Switch from protease inhibitor- to efavirenz-based antiretroviral therapy improves quality of life, treatment satisfaction and adherence with low rates of virological failure in virologically suppressed patients

R E Campo et al. Int J STD AIDS. 2010 Mar.

Abstract

Regimen selection in antiretroviral therapy can impact treatment adherence, quality of life (QoL) and treatment satisfaction, and may influence clinical outcome. We evaluated the effect of regimen switching on virological, safety and patient-reported outcomes. In this 48-week, open-label, randomized, non-inferiority study, 262 HIV-1-infected adult patients with a viral load <50 copies/mL on protease inhibitor (PI)-based regimens were switched to either once-daily efavirenz, lamivudine and enteric-coated didanosine (efavirenz-A [QD]) or once-daily efavirenz plus continuation of current nucleoside reverse transcriptase inhibitors (efavirenz-B).

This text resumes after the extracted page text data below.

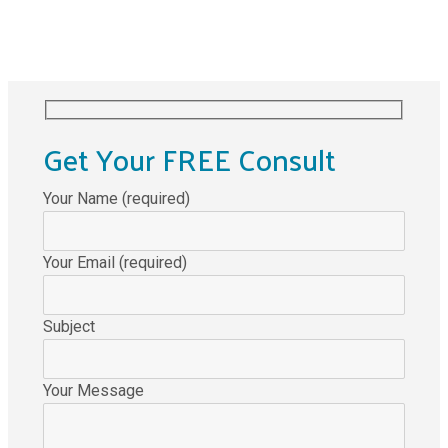
Get Your FREE Consult
Your Name (required)
Your Email (required)
Subject
Your Message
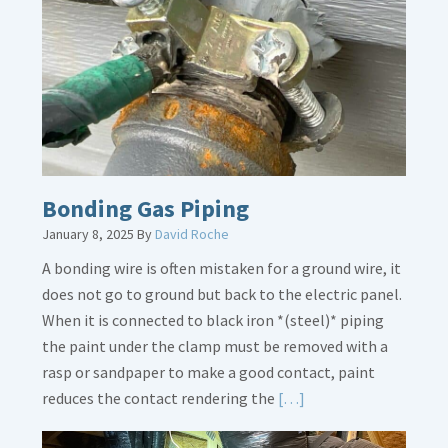
Overflow
Loose
Bonding Gas Piping
January 8, 2025
By
David Roche
A bonding wire is often mistaken for a ground wire, it
does not go to ground but back to the electric panel.
When it is connected to black iron *(steel)* piping
the paint under the clamp must be removed with a
rasp or sandpaper to make a good contact, paint
Read
reduces the contact rendering the
[…]
More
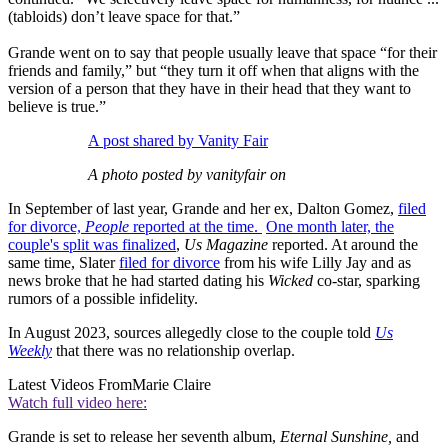
(tabloids) don’t leave space for that.”
Grande went on to say that people usually leave that space “for their
friends and family,” but “they turn it off when that aligns with the
version of a person that they have in their head that they want to
believe is true.”
A post shared by Vanity Fair
A photo posted by vanityfair on
In September of last year, Grande and her ex, Dalton Gomez,
filed
for divorce,
People
reported at the time.
One month later, the
couple's split was finalized
,
Us Magazine
reported. At around the
same time, Slater
filed for divorce
from his wife Lilly Jay and as
news broke that he had started dating his
Wicked
co-star, sparking
rumors of a possible infidelity.
In August 2023, sources allegedly close to the couple told
Us
Weekly
that there was no relationship overlap.
Latest Videos From
Marie Claire
Watch full video here:
Grande is set to release her seventh album,
Eternal Sunshine,
and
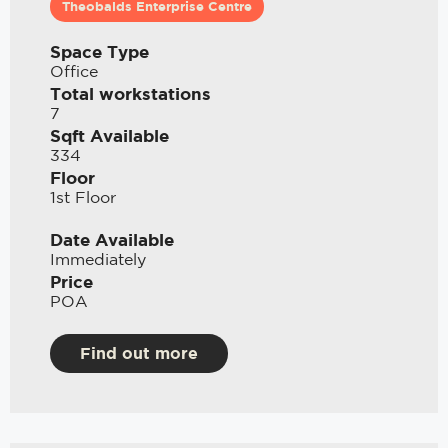
Theobalds Enterprise Centre
Space Type
Office
Total workstations
7
Sqft Available
334
Floor
1st Floor
Date Available
Immediately
Price
POA
Find out more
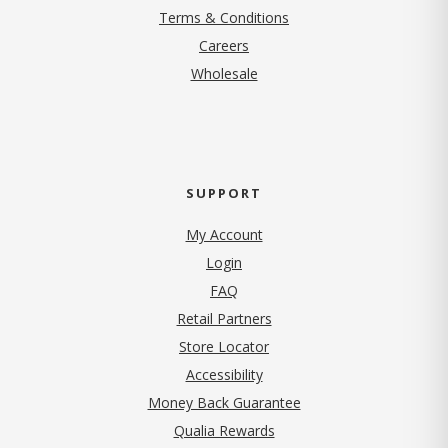
Terms & Conditions
(opens in new tab)
Careers
Wholesale
SUPPORT
My Account
Login
FAQ
Retail Partners
Store Locator
Accessibility
Money Back Guarantee
Qualia Rewards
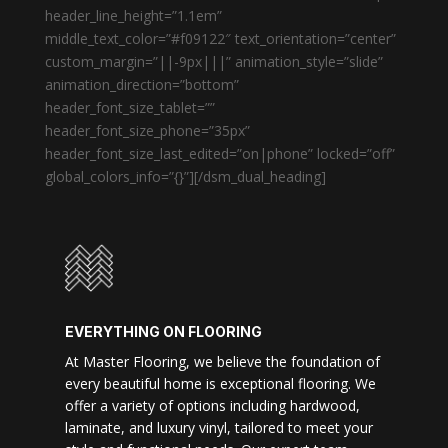
header_line_height=”1.1em”
middle_text_color=”#f09122″ text_orientation=”center”
custom_margin=”||-9px|||” animation_style=”slide”
animation_direction=”bottom”
header_font_size_tablet=””
header_font_size_phone=”35px”
header_font_size_last_edited=”on|phone” locked=”off”
global_colors_info=”{}”][/dsm_dual_heading]
EVERYTHING ON FLOORING
At Master Flooring, we believe the foundation of
every beautiful home is exceptional flooring. We
offer a variety of options including hardwood,
laminate, and luxury vinyl, tailored to meet your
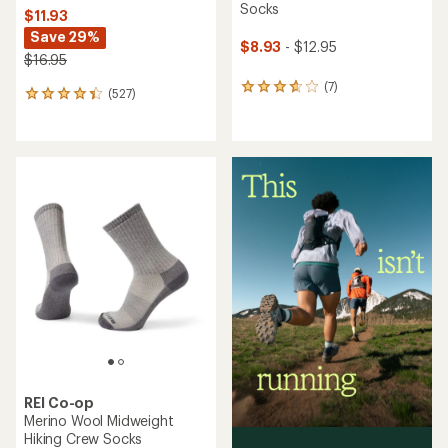
Socks
$11.93
Save 29%
$8.93
- $12.95
$16.95
(7)
7
(527)
527
reviews
reviews
with
with
an
an
average
average
rating
rating
of
of
3.7
4.2
out
out
of
of
5
5
stars
stars
REI Co-op
Merino Wool Midweight
Hiking Crew Socks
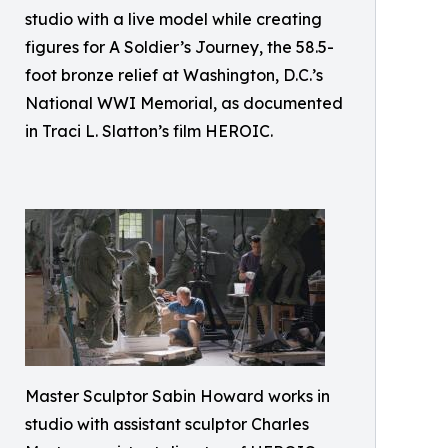
studio with a live model while creating
figures for A Soldier’s Journey, the 58.5-
foot bronze relief at Washington, D.C.’s
National WWI Memorial, as documented
in Traci L. Slatton’s film HEROIC.
Master Sculptor Sabin Howard works in
studio with assistant sculptor Charles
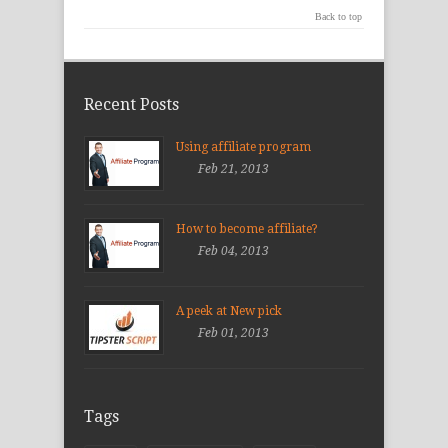
Back to top
Recent Posts
Using affiliate program
Feb 21, 2013
How to become affiliate?
Feb 04, 2013
A peek at New pick
Feb 01, 2013
Tags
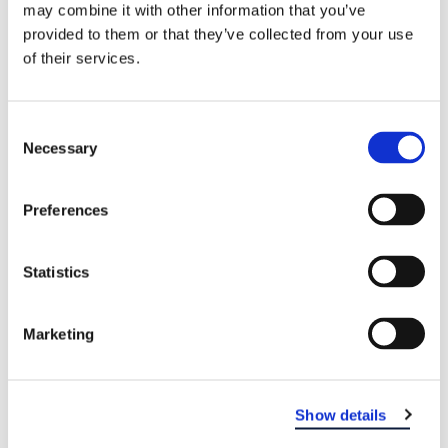
may combine it with other information that you’ve
provided to them or that they’ve collected from your use
of their services.
Consent
Necessary
Selection
Preferences
EASTERN DENTAL OF VINELAND
Statistics
Marketing
Show details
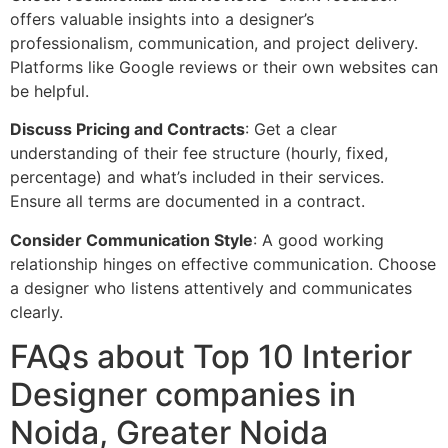
offers valuable insights into a designer’s
professionalism, communication, and project delivery.
Platforms like Google reviews or their own websites can
be helpful.
Discuss Pricing and Contracts
: Get a clear
understanding of their fee structure (hourly, fixed,
percentage) and what’s included in their services.
Ensure all terms are documented in a contract.
Consider Communication Style
: A good working
relationship hinges on effective communication. Choose
a designer who listens attentively and communicates
clearly.
FAQs about Top 10 Interior
Designer companies in
Noida, Greater Noida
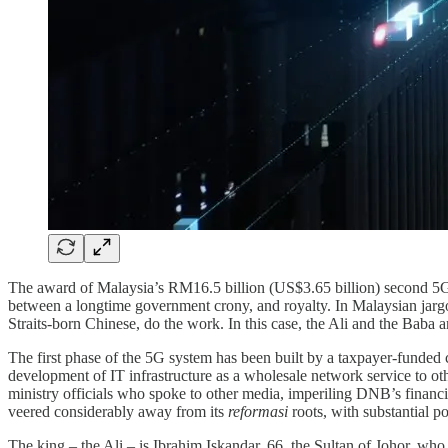
The award of Malaysia’s RM16.5 billion (US$3.65 billion) second 5G 
between a longtime government crony, and royalty. In Malaysian jargon
Straits-born Chinese, do the work. In this case, the Ali and the Baba
The first phase of the 5G system has been built by a taxpayer-funde
development of IT infrastructure as a wholesale network service to oth
ministry officials who spoke to other media, imperiling DNB’s financi
veered considerably away from its
reformasi
roots, with substantial p
The king – the Ali – is Ibrahim Iskandar, 66, the Sultan of Johor, who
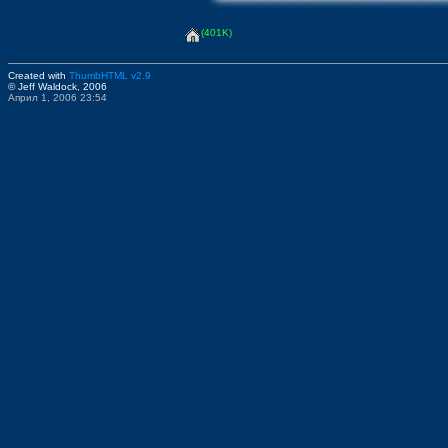
(401K)
Created with
ThumbHTML v2.9
© Jeff Waldock, 2006
Април 1, 2006 23:54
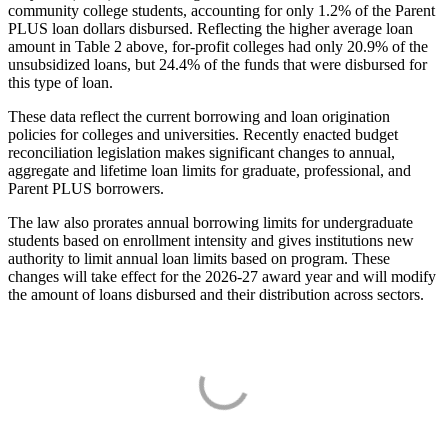
community college students, accounting for only 1.2% of the Parent
PLUS loan dollars disbursed. Reflecting the higher average loan
amount in Table 2 above, for-profit colleges had only 20.9% of the
unsubsidized loans, but 24.4% of the funds that were disbursed for
this type of loan.
These data reflect the current borrowing and loan origination
policies for colleges and universities. Recently enacted budget
reconciliation legislation makes significant changes to annual,
aggregate and lifetime loan limits for graduate, professional, and
Parent PLUS borrowers.
The law also prorates annual borrowing limits for undergraduate
students based on enrollment intensity and gives institutions new
authority to limit annual loan limits based on program. These
changes will take effect for the 2026-27 award year and will modify
the amount of loans disbursed and their distribution across sectors.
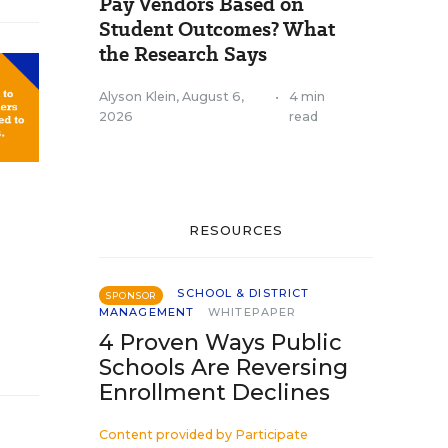
Pay Vendors Based on
Student Outcomes? What
the Research Says
Alyson Klein
,
August 6,
•
4 min
2026
read
RESOURCES
SCHOOL & DISTRICT
SPONSOR
MANAGEMENT
WHITEPAPER
4 Proven Ways Public
Schools Are Reversing
Enrollment Declines
Content provided by
Participate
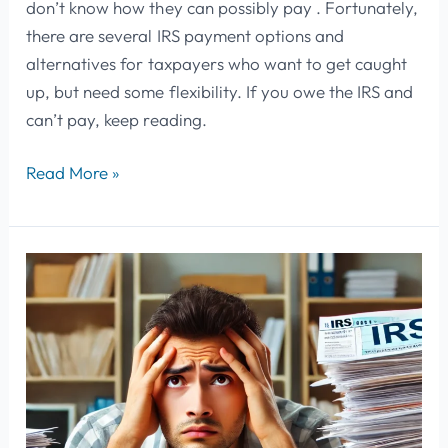
don’t know how they can possibly pay . Fortunately,
there are several IRS payment options and
alternatives for taxpayers who want to get caught
up, but need some flexibility. If you owe the IRS and
can’t pay, keep reading.
Read More »
Understanding
IRS
Tax
Notices:
A
Practical
Guide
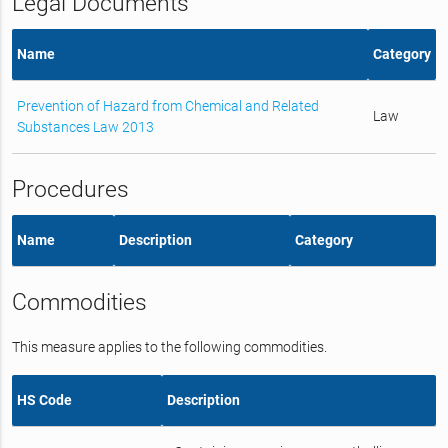
Legal Documents
Name
Category
Prevention of Hazard from Chemical and Related
Law
Substances Law 2013
Procedures
Name
Description
Category
Commodities
This measure applies to the following commodities.
HS Code
Description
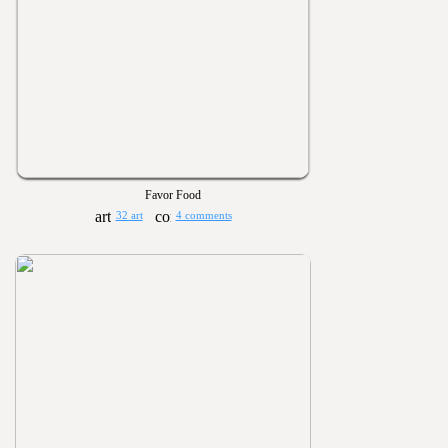
Favor Food
32 art
4 comments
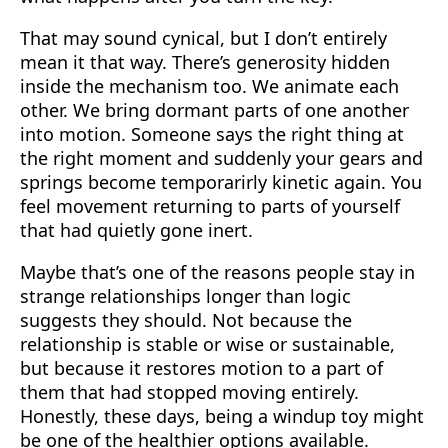
That may sound cynical, but I don’t entirely
mean it that way. There’s generosity hidden
inside the mechanism too. We animate each
other. We bring dormant parts of one another
into motion. Someone says the right thing at
the right moment and suddenly your gears and
springs become temporarirly kinetic again. You
feel movement returning to parts of yourself
that had quietly gone inert.
Maybe that’s one of the reasons people stay in
strange relationships longer than logic
suggests they should. Not because the
relationship is stable or wise or sustainable,
but because it restores motion to a part of
them that had stopped moving entirely.
Honestly, these days, being a windup toy might
be one of the healthier options available.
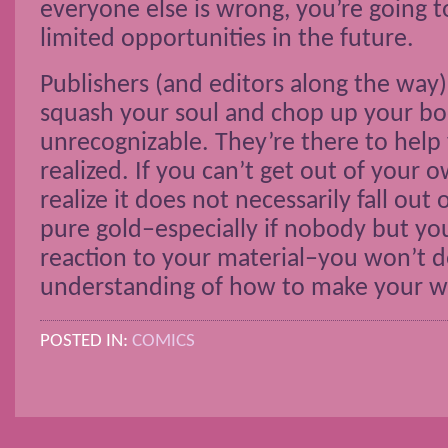
everyone else is wrong, you’re going t
limited opportunities in the future.
Publishers (and editors along the way)
squash your soul and chop up your boo
unrecognizable. They’re there to help 
realized. If you can’t get out of your
realize it does not necessarily fall out
pure gold–especially if nobody but you
reaction to your material–you won’t d
understanding of how to make your wo
POSTED IN:
COMICS
POSTS NAVIGATION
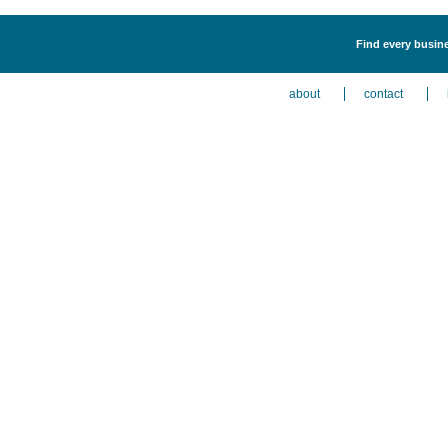
Find every busin
about
contact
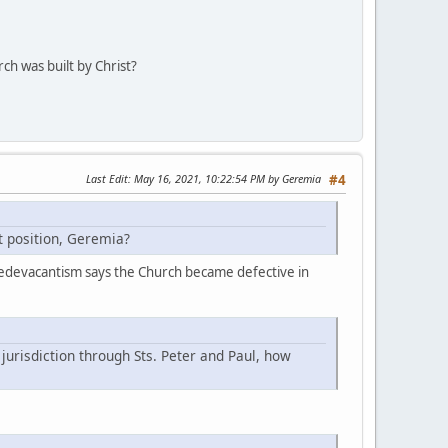
rch was built by Christ?
Last Edit
: May 16, 2021, 10:22:54 PM by Geremia
#4
at position, Geremia?
er. Sedevacantism says the Church became defective in
jurisdiction through Sts. Peter and Paul, how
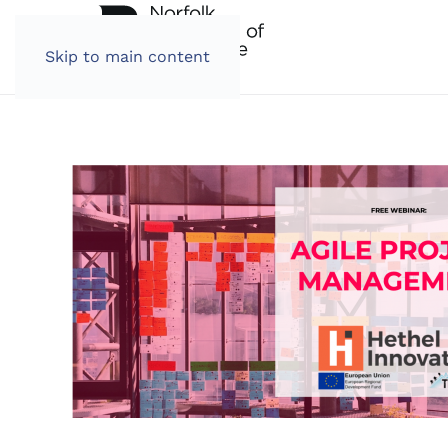
Skip to main content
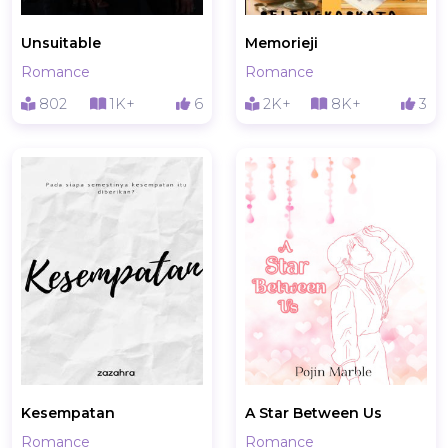
Unsuitable
Memorieji
Romance
Romance
802
1K+
6
2K+
8K+
3
Kesempatan
A Star Between Us
Romance
Romance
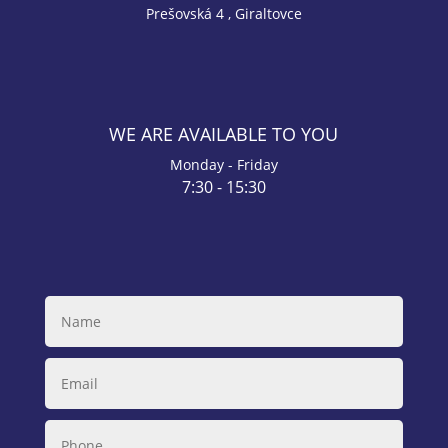
Prešovská 4 , Giraltovce
WE ARE AVAILABLE TO YOU
Monday - Friday
7:30 - 15:30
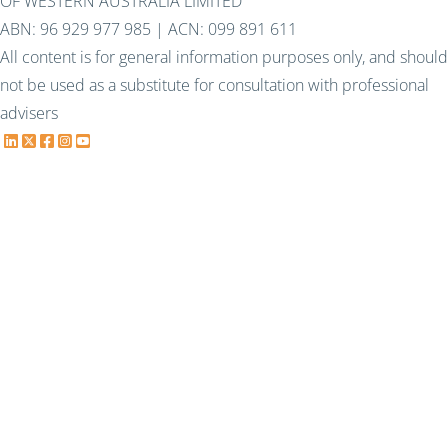
OF WESTERN AUSTRALIA LIMITED
ABN: 96 929 977 985 | ACN: 099 891 611
All content is for general information purposes only, and should
not be used as a substitute for consultation with professional
advisers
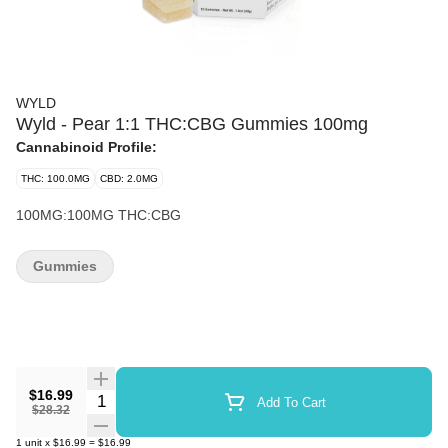
WYLD
Wyld - Pear 1:1 THC:CBG Gummies 100mg
Cannabinoid Profile:
THC: 100.0MG
CBD: 2.0MG
100MG:100MG THC:CBG
Gummies
$16.99
Quantity Selector
Add To Cart
$28.32
1
unit
x
$16.99
=
$16.99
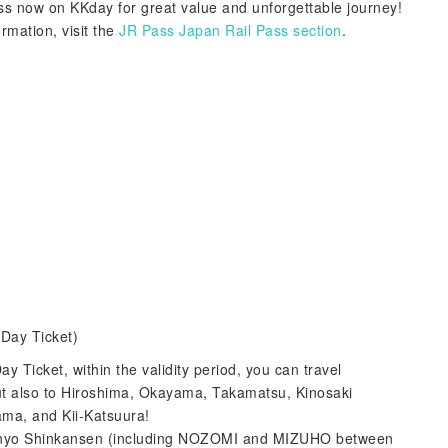
s now on KKday for great value and unforgettable journey!
ormation, visit the
JR Pass Japan Rail Pass section
.
Day Ticket)
 Ticket, within the validity period, you can travel
but also to Hiroshima, Okayama, Takamatsu, Kinosaki
ama, and Kii-Katsuura!
 Sanyo Shinkansen (including NOZOMI and MIZUHO between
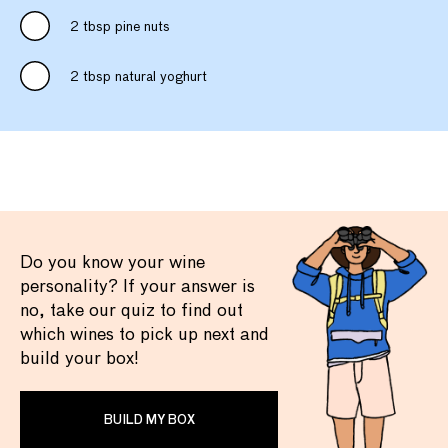
2 tbsp pine nuts
2 tbsp natural yoghurt
Do you know your wine
personality? If your answer is
no, take our quiz to find out
which wines to pick up next and
build your box!
BUILD MY BOX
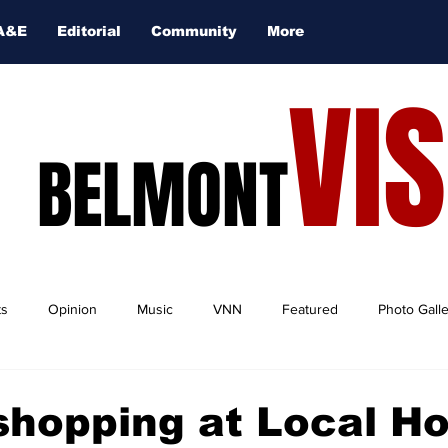
A&E
Editorial
Community
More
VI
BELMONT
ts
Opinion
Music
VNN
Featured
Photo Gall
shopping at Local H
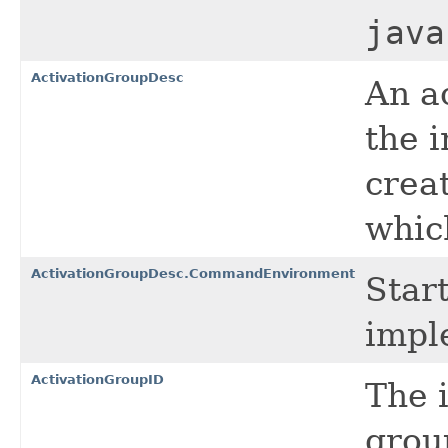
java
ActivationGroupDesc
An a
the 
crea
which
ActivationGroupDesc.CommandEnvironment
Star
impl
ActivationGroupID
The i
grou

In the primary outcome of patients who maintained virological suppression at week 48, efavirenz-A (QD) was non-inferior to efavirenz-B (81% versus 79%, respectively). Both regimens were associated with low virological failure rates and significant improvements in treatment satisfaction, adherence and QoL after switching from PI-based therapy, with no differences between regimens. Switching from a PI- to an efavirenz-based regimen was generally safe and well tolerated.